In my opinion, and to my ears, the sound with USB Disruptor through my reference setup is the best sound I've produced in 25 years, and I think it's the best sound I've ever heard, on any system. It's not loud, I mean I could spend more to add 8 additional speaker drivers and more amps but that would only make it louder - it would provide no more clarity or detail.

I'm a total minimalist with the analog section of my system, having abandoned chunky preamps in favor of a single input passive preamp. The passive pre utilizes a state-of-the-art stepped attenuator, which is a volume control, but the signal passes through a single resistor only, and the volume control has 27 positions each with a single resistor for each level, so the total is 27 resistors. Bottom line on this, the signal is passing through what may be an absolute minimum in terms of volume, and for sure in terms of the preamp since there are no preamp circuits. It's hard to imagine a more pure circuit.

After the pre it goes to my custom Odyssey amp, then to my Von Schweikerts.

Again, it's hard for me to imagine a better sound - the Scanspeak drivers in the Von Schweikerts and the Sanken transistors in the Odyssey are found in some of the most expensive and best sounding audiophile gear- at any price. Buying another amp of similar quality, just more powerful, wouldn't help me do anything but go louder.

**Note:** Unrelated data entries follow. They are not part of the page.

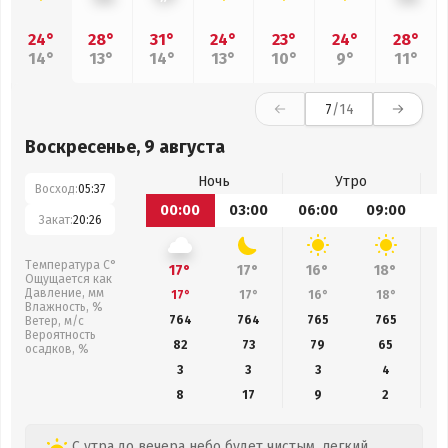
24°
28°
31°
24°
23°
24°
28°
14°
13°
14°
13°
10°
9°
11°
7
/14
Воскресенье, 9 августа
Ночь
Утро
Восход:
05:37
00:00
03:00
06:00
09:00
1
Закат:
20:26
Температура С°
17°
17°
16°
18°
Ощущается как
Давление, мм
17°
17°
16°
18°
Влажность, %
764
764
765
765
Ветер, м/с
Вероятность
82
73
79
65
осадков, %
3
3
3
4
8
17
9
2
С утра до вечера небо будет чистым, легкий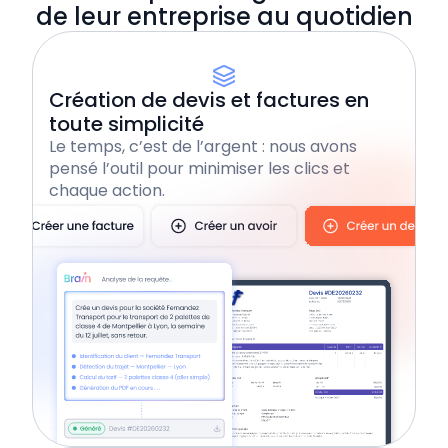
de leur entreprise au quotidien
Intégrations & automatisations
Création de devis et factures en
Application mobile
toute simplicité
Le temps, c’est de l’argent : nous avons
pensé l’outil pour minimiser les clics et
Éditeur de facture complet
chaque action.
Centralisation des justificatifs
Paiement en 1 clic
Intégrations & automatisations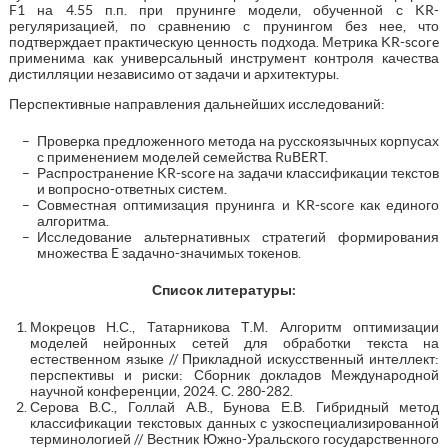
F1 на 4.55 п.п. при прунинге модели, обученной с KR-
регуляризацией, по сравнению с прунингом без нее, что
подтверждает практическую ценность подхода. Метрика KR-score
применима как универсальный инструмент контроля качества
дистилляции независимо от задачи и архитектуры.
Перспективные направления дальнейших исследований:
Проверка предложенного метода на русскоязычных корпусах
с применением моделей семейства RuBERT.
Распространение KR-score на задачи классификации текстов
и вопросно-ответных систем.
Совместная оптимизация прунинга и KR-score как единого
алгоритма.
Исследование альтернативных стратегий формирования
множества E задачно-значимых токенов.
Список литературы:
Мокрецов Н.С., Татарникова Т.М. Алгоритм оптимизации
моделей нейронных сетей для обработки текста на
естественном языке // Прикладной искусственный интеллект:
перспективы и риски: Сборник докладов Международной
научной конференции, 2024. С. 280-282.
Серова В.С., Голлай А.В., Бунова Е.В. Гибридный метод
классификации текстовых данных с узкоспециализированной
терминологией // Вестник Южно-Уральского государственного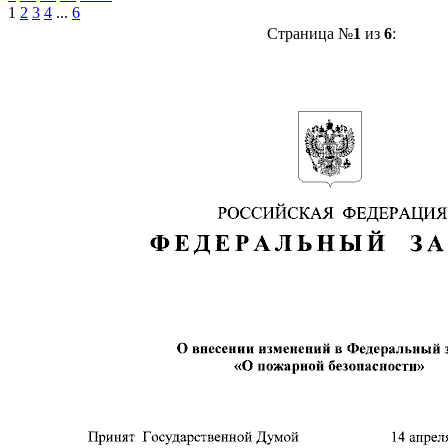
1
2
3
4
...
6
Страница №
1
из
6
: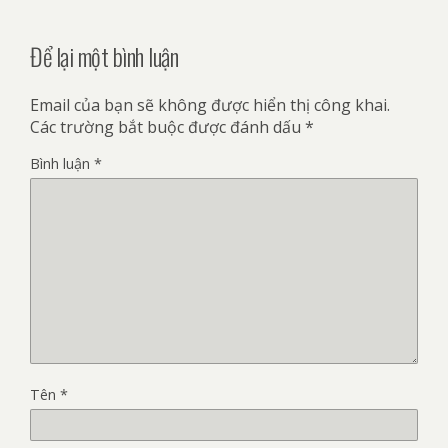
Để lại một bình luận
Email của bạn sẽ không được hiển thị công khai.
Các trường bắt buộc được đánh dấu
*
Bình luận
*
Tên
*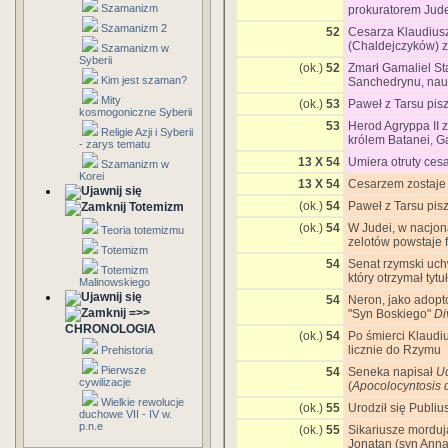
Szamanizm
prokuratorem Jud
Szamanizm 2
52
Cesarza Klaudius
(Chaldejczyków) z 
Szamanizm w
Syberii
(ok.)
52
Zmarł Gamaliel Sta
Kim jest szaman?
Sanchedrynu, nauc
Mity
(ok.)
53
Paweł z Tarsu pis
kosmogoniczne Syberii
53
Herod Agryppa II 
Religie Azji i Syberii
królem Batanei, G
- zarys tematu
13 X 54
Umiera otruty ces
Szamanizm w
Korei
13 X 54
Cesarzem zostaje 
(ok.)
54
Paweł z Tarsu pis
Totemizm
(ok.)
54
W Judei, w nacjona
Teoria totemizmu
zelotów powstaje f
Totemizm
54
Senat rzymski uch
Totemizm
który otrzymał tytu
Malinowskiego
54
Neron, jako adopt
=>>
"Syn Boskiego"
Di
CHRONOLOGIA
(ok.)
54
Po śmierci Klaudiu
licznie do Rzymu
Prehistoria
Pierwsze
54
Seneka napisał
Ud
cywilizacje
(
Apocolocyntosis d
Wielkie rewolucje
(ok.)
55
Urodził się Publiu
duchowe VII - IV w.
p.n.e
(ok.)
55
Sikariusze morduj
Jonatan (syn Ann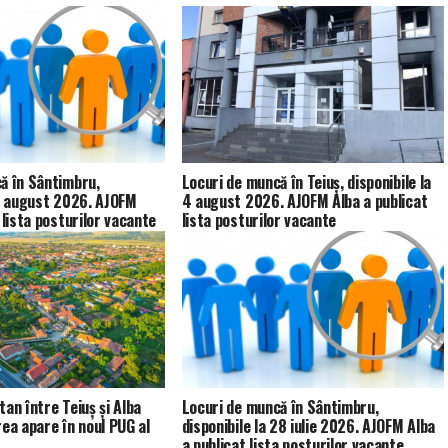
ă în Sântimbru,
Locuri de muncă în Teiuș, disponibile la
 4 august 2026. AJOFM
4 august 2026. AJOFM Alba a publicat
 lista posturilor vacante
lista posturilor vacante
an între Teiuș și Alba
Locuri de muncă în Sântimbru,
rea apare în noul PUG al
disponibile la 28 iulie 2026. AJOFM Alba
a publicat lista posturilor vacante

The point of this is that I didn't use USB Disruptor in this system until recently. And because of the difference I now know the cause of my digital woes to be dirty USB power.

Had USB Disruptor been invented years ago I may not have upgraded my Adcom amps or Mirage speakers, because the problem I was trying to solve, unbeknownst to me at the time, is caused by dirty USB power. The symptoms include shrill or sharp tones, a kind of graininess to the sound at times, and the silent spaces between notes are often lost. This becomes maddeningly apparent after using USB Disruptor, and I can't think of a single audiophile upgrade that accomplishes so much for so little cash.
"This becomes maddeningly apparent after using USB Disruptor, and I can't think of a single audiophile upgrade that accomplishes so much for so little cash."

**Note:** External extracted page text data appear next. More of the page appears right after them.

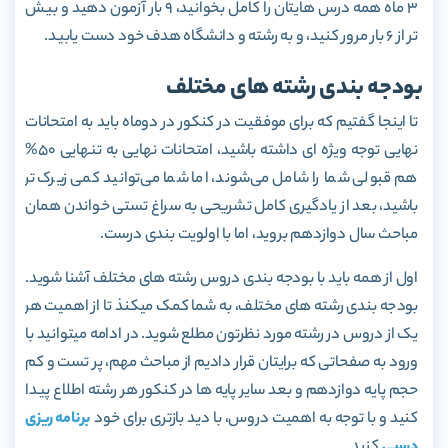
3 ماه همه درس هایتان را کامل بخوانید، 9 بار آزمون دهید و بیش
تر از 6 بار مرور کنید، و به رشته و دانشگاه هدف خود دست یابید.
بودجه بندی رشته های مختلف
تا اینجا گفتیم که برای موفقیت در کنکور در دوماه باید به امتحانات
نهایی توجه ویژه ای داشته باشید، امتحانات نهایی به تنهایی 50%
هم قبولی شما را شامل می‌شوند، اما شما می‌توانید کمی زیرک تر
باشید، بعد از یادگیری کامل تشریحی به سراغ تستی خواندن همان
مباحث سال دوازدهم بروید، اما با اولویت بندی درست.
اول از همه باید با بودجه بندی دروس رشته های مختلف آشنا شوید.
بودجه بندی رشته های مختلف، به شما کمک میکنذ تا از اهمیت هر
یک از دروس در رشته مورد نظرتون مطلع شوید. در ادامه میتوانید با
ورود به صفحاتی که برایتان قرار دادیم از مباحث مهم، پر تست و کم
حجم پایه دوازدهم و بعد سایر پایه ها در کنکور هر رشته اطلاع پیدا
کنید و با توجه به اهمیت دروس، با دید بازتری برای خود
برنامه ریزی
درسی
کنید.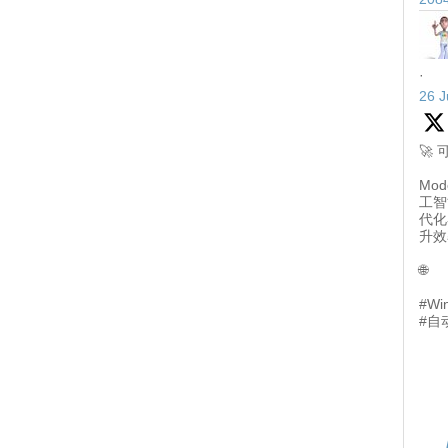
·
26 J
🚀
Mod
工智
代化
升效
🌐
#Wi
#自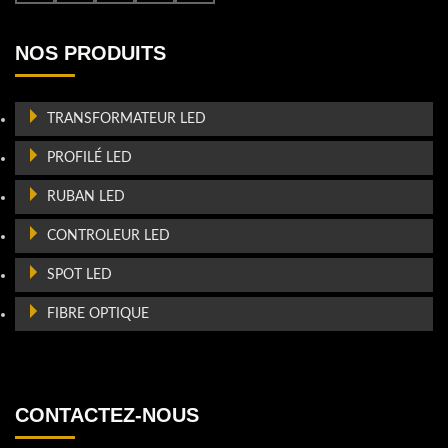
NOS PRODUITS
TRANSFORMATEUR LED
PROFILÉ LED
RUBAN LED
CONTROLEUR LED
SPOT LED
FIBRE OPTIQUE
CONTACTEZ-NOUS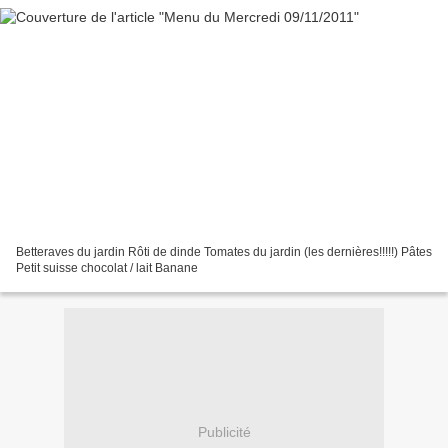
Betteraves du jardin Rôti de dinde Tomates du jardin (les dernières!!!!!) Pâtes
Petit suisse chocolat / lait Banane
Publicité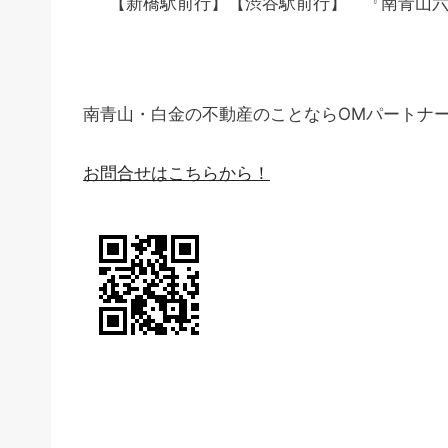
【新橋駅前行】【渋谷駅前行】 『南青山六
南青山・白金の不動産のことならOMパートナ
お問合せはこちらから！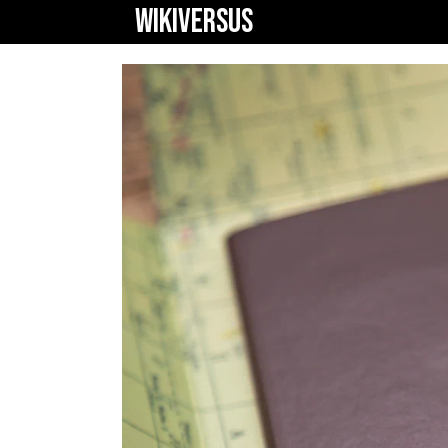
WIKIVERSUS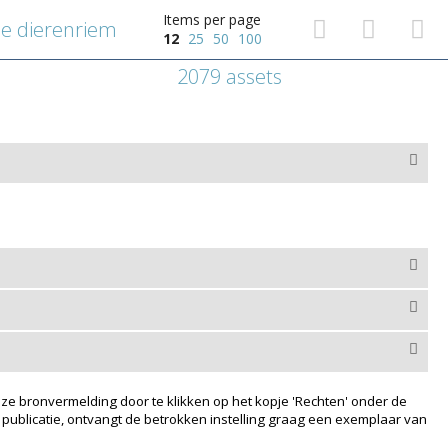
Items per page
e dierenriem
12
25
50
100
2079 assets
ze bronvermelding door te klikken op het kopje 'Rechten' onder de
 publicatie, ontvangt de betrokken instelling graag een exemplaar van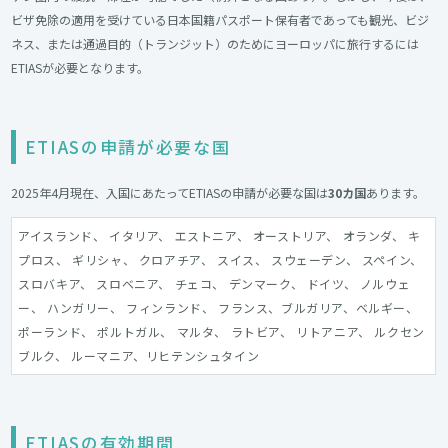
ビザ免除の適用を受けている日本国籍パスポート保有者であっても観光、ビジ
ネス、または通過目的（トランジット）のためにヨーロッパに旅行するには
ETIASが必要となります。
ETIASの申請が必要な国
2025年4月現在、入国にあたってETIASの申請が必要な国は
30カ国
あります。
アイスランド、 イタリア、 エストニア、 オーストリア、 オランダ、 キ
プロス、 ギリシャ、 クロアチア、 スイス、 スウェーデン、 スペイン、
スロバキア、 スロベニア、 チェコ、 デンマーク、 ドイツ、 ノルウェ
ー、 ハンガリー、 フィンランド、 フランス、ブルガリア、ベルギー、
ポーランド、 ポルトガル、 マルタ、 ラトビア、 リトアニア、 ルクセン
ブルク、 ルーマニア、リヒテンシュタイン
ETIASの有効期間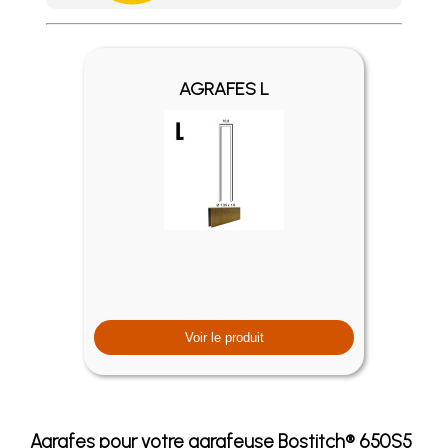
Achetez 4 sachets ou boîtes d'agrafes ou de pointes et nous 
AGRAFES L
Voir le produit
Agrafes pour votre agrafeuse Bostitch® 650S5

That's because you make them.

          Thank you for your post and answer. We think alike, in terms of minimalism. I also don't use a preamp, I have volume control inside of my DAC. I've also used stepped attenuator before, now it's digital volume control in my DAC.
          And I haven't noticed any loss of resolution, unless i go under 50% setting. this is my favorite volume control this far, and I own 4 diferent types of volume control.

           Personally, i would go diferent path - low power SET amp0, high-sensitive and ohm-stable speakers, and separate amps for bass drivers. That's how i do it, and it is the best sound i've heard. Pretty soon, I will modify DAC to power USB input (amanero), from DAC, not USB cable. I will report with the changes in sound.

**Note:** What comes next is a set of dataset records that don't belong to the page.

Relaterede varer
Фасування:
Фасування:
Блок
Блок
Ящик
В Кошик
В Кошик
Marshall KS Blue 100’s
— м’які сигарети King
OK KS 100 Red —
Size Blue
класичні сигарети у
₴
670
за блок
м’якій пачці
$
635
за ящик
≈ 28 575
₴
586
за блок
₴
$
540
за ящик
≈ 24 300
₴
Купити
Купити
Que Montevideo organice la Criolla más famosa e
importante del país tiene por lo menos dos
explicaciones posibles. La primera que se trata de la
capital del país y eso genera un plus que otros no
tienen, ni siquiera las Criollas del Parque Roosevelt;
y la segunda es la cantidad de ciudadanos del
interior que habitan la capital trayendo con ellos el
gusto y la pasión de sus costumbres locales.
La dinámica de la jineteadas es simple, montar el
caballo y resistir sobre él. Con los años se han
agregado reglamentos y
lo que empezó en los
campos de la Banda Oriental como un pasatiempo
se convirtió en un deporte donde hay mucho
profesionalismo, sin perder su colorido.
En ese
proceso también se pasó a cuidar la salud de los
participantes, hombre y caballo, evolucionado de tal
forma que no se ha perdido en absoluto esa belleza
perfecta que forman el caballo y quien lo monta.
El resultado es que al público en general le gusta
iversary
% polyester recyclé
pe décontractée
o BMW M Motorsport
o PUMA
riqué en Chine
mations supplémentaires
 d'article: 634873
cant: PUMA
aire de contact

        """""This becomes maddeningly apparent after using USB Disruptor, and I can't think of a single audiophile upgrade that accomplishes so much for so little cash."

That's because you make them. """""

           Maybe. But maybe it is also because there is a logical science behind this product, and it actually works. I think it should. I would order it and try it, if I couldn't modify my DAC.
Ghosthouse, thanks for the clarification. I use the Audiophellio with the Pure Power supply. I believe the PP accomplishes the same thing, isolating power from signal.